Lily James Defends Wearing A Corset In 'Cinderella' And Here's Why I Think That's A Little Ridiculous
Original Disney princesses may not fit (er, fill) today's beauty standards: tiny feet, small waists, and flowing hair have always been Disney's MO, and unfortunately the newest lineup of princess-inspired films have followed suit. Despite a couple breaks in the trends (think: curly hair in Brave) it looks like Disney is back to its old ways in Cinderella. And its leading lady has absolutely no problem with it. That's right, Lily James doesn't think anything is wrong with Cinderella's teeny waist.
When we all finally got a glimpse of the Cinderella trailer with the lovely Lily James, the Internetz was not pleased.
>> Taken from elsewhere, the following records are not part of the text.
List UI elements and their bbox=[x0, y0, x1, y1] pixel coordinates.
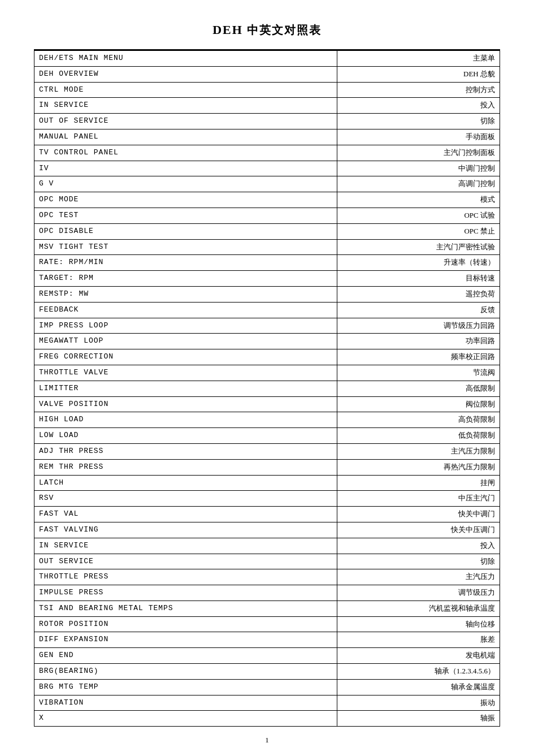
english-term: X bbox=[34, 711, 337, 727]
table-row: IN SERVICE投入 bbox=[34, 98, 500, 114]
english-term: HIGH LOAD bbox=[34, 412, 337, 428]
table-row: DEH OVERVIEWDEH 总貌 bbox=[34, 66, 500, 82]
table-row: VALVE POSITION阀位限制 bbox=[34, 396, 500, 412]
english-term: VIBRATION bbox=[34, 695, 337, 711]
english-term: LOW LOAD bbox=[34, 428, 337, 444]
table-row: REMSTP: MW遥控负荷 bbox=[34, 286, 500, 302]
table-row: GEN END发电机端 bbox=[34, 648, 500, 664]
english-term: THROTTLE VALVE bbox=[34, 365, 337, 381]
english-term: LATCH bbox=[34, 475, 337, 491]
table-row: TV CONTROL PANEL主汽门控制面板 bbox=[34, 145, 500, 161]
english-term: G V bbox=[34, 176, 337, 192]
chinese-term: 快关中调门 bbox=[337, 507, 500, 522]
table-row: FREG CORRECTION频率校正回路 bbox=[34, 349, 500, 365]
table-row: MANUAL PANEL手动面板 bbox=[34, 129, 500, 145]
english-term: REM THR PRESS bbox=[34, 459, 337, 475]
english-term: FEEDBACK bbox=[34, 302, 337, 318]
english-term: BRG(BEARING) bbox=[34, 664, 337, 680]
chinese-term: 控制方式 bbox=[337, 82, 500, 98]
english-term: THROTTLE PRESS bbox=[34, 569, 337, 585]
english-term: OPC TEST bbox=[34, 208, 337, 223]
chinese-term: 反馈 bbox=[337, 302, 500, 318]
table-row: DEH/ETS MAIN MENU主菜单 bbox=[34, 51, 500, 67]
english-term: VALVE POSITION bbox=[34, 396, 337, 412]
english-term: IN SERVICE bbox=[34, 98, 337, 114]
table-row: FEEDBACK反馈 bbox=[34, 302, 500, 318]
chinese-term: OPC 禁止 bbox=[337, 223, 500, 239]
table-row: ADJ THR PRESS主汽压力限制 bbox=[34, 443, 500, 459]
table-row: BRG MTG TEMP轴承金属温度 bbox=[34, 679, 500, 695]
english-term: OPC MODE bbox=[34, 192, 337, 208]
chinese-term: 投入 bbox=[337, 538, 500, 554]
table-row: HIGH LOAD高负荷限制 bbox=[34, 412, 500, 428]
table-row: OPC MODE模式 bbox=[34, 192, 500, 208]
english-term: RATE: RPM/MIN bbox=[34, 255, 337, 271]
main-table: DEH/ETS MAIN MENU主菜单DEH OVERVIEWDEH 总貌CT… bbox=[34, 50, 500, 727]
chinese-term: 主汽压力限制 bbox=[337, 443, 500, 459]
english-term: FAST VAL bbox=[34, 507, 337, 522]
english-term: LIMITTER bbox=[34, 381, 337, 396]
table-row: IN SERVICE投入 bbox=[34, 538, 500, 554]
table-row: MEGAWATT LOOP功率回路 bbox=[34, 334, 500, 349]
english-term: IMP PRESS LOOP bbox=[34, 318, 337, 334]
chinese-term: 低负荷限制 bbox=[337, 428, 500, 444]
table-row: DIFF EXPANSION胀差 bbox=[34, 632, 500, 648]
chinese-term: 节流阀 bbox=[337, 365, 500, 381]
english-term: DEH/ETS MAIN MENU bbox=[34, 51, 337, 67]
table-row: FAST VAL快关中调门 bbox=[34, 507, 500, 522]
english-term: BRG MTG TEMP bbox=[34, 679, 337, 695]
page-title: DEH 中英文对照表 bbox=[34, 23, 500, 38]
english-term: FREG CORRECTION bbox=[34, 349, 337, 365]
english-term: OUT OF SERVICE bbox=[34, 114, 337, 129]
english-term: MSV TIGHT TEST bbox=[34, 239, 337, 255]
table-row: OUT OF SERVICE切除 bbox=[34, 114, 500, 129]
chinese-term: 胀差 bbox=[337, 632, 500, 648]
english-term: IMPULSE PRESS bbox=[34, 585, 337, 601]
chinese-term: 功率回路 bbox=[337, 334, 500, 349]
chinese-term: 主汽门控制面板 bbox=[337, 145, 500, 161]
chinese-term: 切除 bbox=[337, 554, 500, 569]
chinese-term: 快关中压调门 bbox=[337, 522, 500, 538]
table-row: ROTOR POSITION轴向位移 bbox=[34, 616, 500, 632]
english-term: ADJ THR PRESS bbox=[34, 443, 337, 459]
english-term: DIFF EXPANSION bbox=[34, 632, 337, 648]
table-row: THROTTLE VALVE节流阀 bbox=[34, 365, 500, 381]
chinese-term: 再热汽压力限制 bbox=[337, 459, 500, 475]
chinese-term: 主汽门严密性试验 bbox=[337, 239, 500, 255]
chinese-term: 频率校正回路 bbox=[337, 349, 500, 365]
table-row: TARGET: RPM目标转速 bbox=[34, 271, 500, 287]
chinese-term: 模式 bbox=[337, 192, 500, 208]
english-term: CTRL MODE bbox=[34, 82, 337, 98]
chinese-term: 阀位限制 bbox=[337, 396, 500, 412]
chinese-term: 高调门控制 bbox=[337, 176, 500, 192]
table-row: CTRL MODE控制方式 bbox=[34, 82, 500, 98]
table-row: MSV TIGHT TEST主汽门严密性试验 bbox=[34, 239, 500, 255]
table-row: OUT SERVICE切除 bbox=[34, 554, 500, 569]
english-term: RSV bbox=[34, 491, 337, 507]
table-row: LIMITTER高低限制 bbox=[34, 381, 500, 396]
english-term: MEGAWATT LOOP bbox=[34, 334, 337, 349]
english-term: IV bbox=[34, 161, 337, 176]
chinese-term: 切除 bbox=[337, 114, 500, 129]
table-row: REM THR PRESS再热汽压力限制 bbox=[34, 459, 500, 475]
chinese-term: 高负荷限制 bbox=[337, 412, 500, 428]
table-row: RATE: RPM/MIN升速率（转速） bbox=[34, 255, 500, 271]
chinese-term: 汽机监视和轴承温度 bbox=[337, 601, 500, 616]
english-term: REMSTP: MW bbox=[34, 286, 337, 302]
chinese-term: 遥控负荷 bbox=[337, 286, 500, 302]
chinese-term: 轴承金属温度 bbox=[337, 679, 500, 695]
english-term: GEN END bbox=[34, 648, 337, 664]
chinese-term: 调节级压力回路 bbox=[337, 318, 500, 334]
english-term: MANUAL PANEL bbox=[34, 129, 337, 145]
chinese-term: 中调门控制 bbox=[337, 161, 500, 176]
table-row: OPC TESTOPC 试验 bbox=[34, 208, 500, 223]
english-term: ROTOR POSITION bbox=[34, 616, 337, 632]
chinese-term: 调节级压力 bbox=[337, 585, 500, 601]
table-row: X轴振 bbox=[34, 711, 500, 727]
chinese-term: 轴承（1.2.3.4.5.6） bbox=[337, 664, 500, 680]
chinese-term: 主菜单 bbox=[337, 51, 500, 67]
english-term: FAST VALVING bbox=[34, 522, 337, 538]
table-row: LOW LOAD低负荷限制 bbox=[34, 428, 500, 444]
chinese-term: 发电机端 bbox=[337, 648, 500, 664]
chinese-term: 振动 bbox=[337, 695, 500, 711]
In the movie trailer, James wore the iconic baby blue ball gown, which featured an insanely small waist. It had everyone wondering did Disney really Photoshop that?
According to James, the teeny-tiny waist is not the work of post-production computer magic, but instead a corset designed by costume designer Sandy Powell. James was less-than-happy with the harsh response to her big screen look and said so at the Hollywood Boulevard premier on Sunday. According to the LA Times, the 25-year-old actress defended the look by saying "I naturally have a really small waist."
And to the haters? James said, "I think it’s all very hypocritical, and they contradict themselves, and they’re drawing more attention to it. I think all that stuff’s so negative, and you’ve got to let it wash over your head. She also added “I’m so healthy. I’ve got hips and boobs and a bum and a small waist."
I can see where James is coming from — after all, our society is much more inclusive to a variety of healthy body shapes in film. Some people's healthy looks are different than others, and today's standard of beauty lies in diversity. I have no problem with a naturally thin Cinderella. However, I do have a problem giving a real-life Disney princess a corset.
Making the transition from animation to IRL princesses is tricky enough for producers and writers without the added corset. Disney viewers today respond to a new-age princess with different ideas about her own life and beauty. Disney dropped the "I-need-a-man" storyline in Frozen and watched the money pile up. Frozen is the highest-grossing animated film of all time, according to Variety. So why would Disney choose to take a step back by dressing James in this unreal corset? It's completely unnecessary in order to connect with their audience. What were they thinking? More importantly, what is wrong with James' already naturally thin shape?!
A man-needing, floor-cleaning, corseted Cinderella worked for me when I was watching the VHS tape at four years old. At 24? I have a different world view, set of expectations, and ideas about what it is to be a woman — none of which involve a corset.